Typically, in an “Introduction to Bible” or “Introduction to Old/New Testament” sort of class, the student is expected to read weekly in a textbook and also in the Bible. However, some students find themselves reading through a chapter of the textbook without the content seeming to “stick,” or gain traction, with them. Others will find themselves getting bogged down in confusing biblical material, blowing a lot of time on (say) the Book of Jeremiah, without much payoff in their understanding of critical issues in that material.

I regularly suggest that students read the textbook with an open Bible. The textbook will regularly cite the biblical texts, usually in the context of making some critical point. “In Jeremiah 7:4-14, we can see the prophet’s attack on his opponents, who are convinced of the Temple’s inviolability and therefore unimpressed by the Babylonian threat on the horizon.” At this point, the student should read Jeremiah 7:4-14, checking to see 1) that the textbook is reading the Bible correctly, and 2) whether the student is understanding the textbook correctly. The student should do this with all of the Bible references in the textbook.

In the above example, the student may also find that related aspects of the course work are reinforced: the fall of Israel (where Shiloh is) to the Assyrians, for example.
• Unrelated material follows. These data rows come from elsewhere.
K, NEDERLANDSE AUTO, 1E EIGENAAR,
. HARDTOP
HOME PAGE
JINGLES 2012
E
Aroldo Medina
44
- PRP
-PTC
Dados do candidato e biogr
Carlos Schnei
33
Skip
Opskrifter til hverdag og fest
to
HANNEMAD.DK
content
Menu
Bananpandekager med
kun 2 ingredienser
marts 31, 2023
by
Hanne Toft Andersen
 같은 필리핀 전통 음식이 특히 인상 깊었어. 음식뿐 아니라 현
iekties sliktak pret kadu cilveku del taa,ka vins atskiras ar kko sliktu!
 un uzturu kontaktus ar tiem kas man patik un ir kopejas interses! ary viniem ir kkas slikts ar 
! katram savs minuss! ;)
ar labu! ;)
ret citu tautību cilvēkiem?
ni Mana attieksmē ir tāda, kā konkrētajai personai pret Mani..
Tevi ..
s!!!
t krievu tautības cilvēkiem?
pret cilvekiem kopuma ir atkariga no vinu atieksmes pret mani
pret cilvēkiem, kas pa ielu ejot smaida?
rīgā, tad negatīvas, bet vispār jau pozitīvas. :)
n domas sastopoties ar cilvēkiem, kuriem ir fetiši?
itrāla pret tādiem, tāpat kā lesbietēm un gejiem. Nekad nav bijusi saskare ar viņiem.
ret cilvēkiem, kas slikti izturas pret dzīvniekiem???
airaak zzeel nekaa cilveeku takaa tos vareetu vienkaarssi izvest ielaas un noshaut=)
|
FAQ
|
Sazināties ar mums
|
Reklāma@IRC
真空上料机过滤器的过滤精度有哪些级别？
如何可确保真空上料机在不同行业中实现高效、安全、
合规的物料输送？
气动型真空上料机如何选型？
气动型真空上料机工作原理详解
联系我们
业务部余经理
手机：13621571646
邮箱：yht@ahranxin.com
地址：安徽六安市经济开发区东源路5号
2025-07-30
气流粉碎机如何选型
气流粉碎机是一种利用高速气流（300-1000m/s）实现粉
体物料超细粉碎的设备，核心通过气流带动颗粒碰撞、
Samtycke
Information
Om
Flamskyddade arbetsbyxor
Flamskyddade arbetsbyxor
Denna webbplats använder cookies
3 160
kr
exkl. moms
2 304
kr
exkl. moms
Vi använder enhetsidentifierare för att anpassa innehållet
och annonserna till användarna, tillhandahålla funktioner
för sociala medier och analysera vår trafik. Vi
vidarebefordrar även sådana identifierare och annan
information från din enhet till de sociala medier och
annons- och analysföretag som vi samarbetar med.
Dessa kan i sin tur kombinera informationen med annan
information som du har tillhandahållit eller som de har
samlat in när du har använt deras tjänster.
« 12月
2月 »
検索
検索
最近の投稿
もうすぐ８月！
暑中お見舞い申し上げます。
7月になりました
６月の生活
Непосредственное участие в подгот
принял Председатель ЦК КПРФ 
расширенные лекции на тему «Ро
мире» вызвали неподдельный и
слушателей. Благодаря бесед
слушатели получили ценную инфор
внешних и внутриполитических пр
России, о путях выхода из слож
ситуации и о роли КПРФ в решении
“But reading the textbook already takes so long: now it will take longer!” Will it really? Perhaps, but with a net gain in time. By the time a student has read the textbook on, say, the last years of the first Temple, she will not only have already “skimmed” the whole book of Jeremiah, but will have done so with attention to critically significant texts, in the context of an informed discussion (with the textbook) about those critical issues. So, there’s the main part of the assignment to read Jeremiah, checked off the “to do” list.

Also, the words of the textbook are now gaining traction for the reader: by “checking up” on the textbook’s claims about the Bible, the student is out of a purely passive, receptive mode of reading, and into a dialogic, critical, active mode of reading. Additionally, related critical issues are being brought into synthesis with the material at hand (“where is Shiloh? why is it destroyed?”). This kind of active learning is what makes material “stick.”

Have you tried “reading the textbook with an open Bible”?

2 Responses

  1. Although I am always tempted to just read through the course materials for the week on its own (which may I say most of everyone in class would agree that more often than not is just too overwhelming), I am finding myself with at least 3 or 4 other books spread on what was a few moments ago a table or an open space to walk on, as cross references to the reading task at hand. I even posted the timeline on the wall in front of the table where I do most of my readings. And although I often find myself having difficulty finding space in my aging brain to tuck away my new found knowledge, I agree that there is “added value” or what you call a “net gain in time” reading the text with an open bible. Scholars or students might not be able to read all the materials (because there will always be another written material for a given text), some texts will “stick” not because of the trauma of opening another book (although psychology says traumatic experiences always stick) but because of the act of cross referencing the materials, thus the “net gain in time” phenomenon.

  2. I try to read the textbook with an open Bible but what I seem to find my self doing is reading the Bible first, before I open my text book. I then read the text book with the knowledge of reading the assigned Bible readings. While I am reading I will then try to flip back in case I don’t remember a certain part of a text. The only time reading the Bible text before reading the textbook gets problematic for me is when there is a reference to a Bible passage we have not covered yet. Then I must go back and look it up.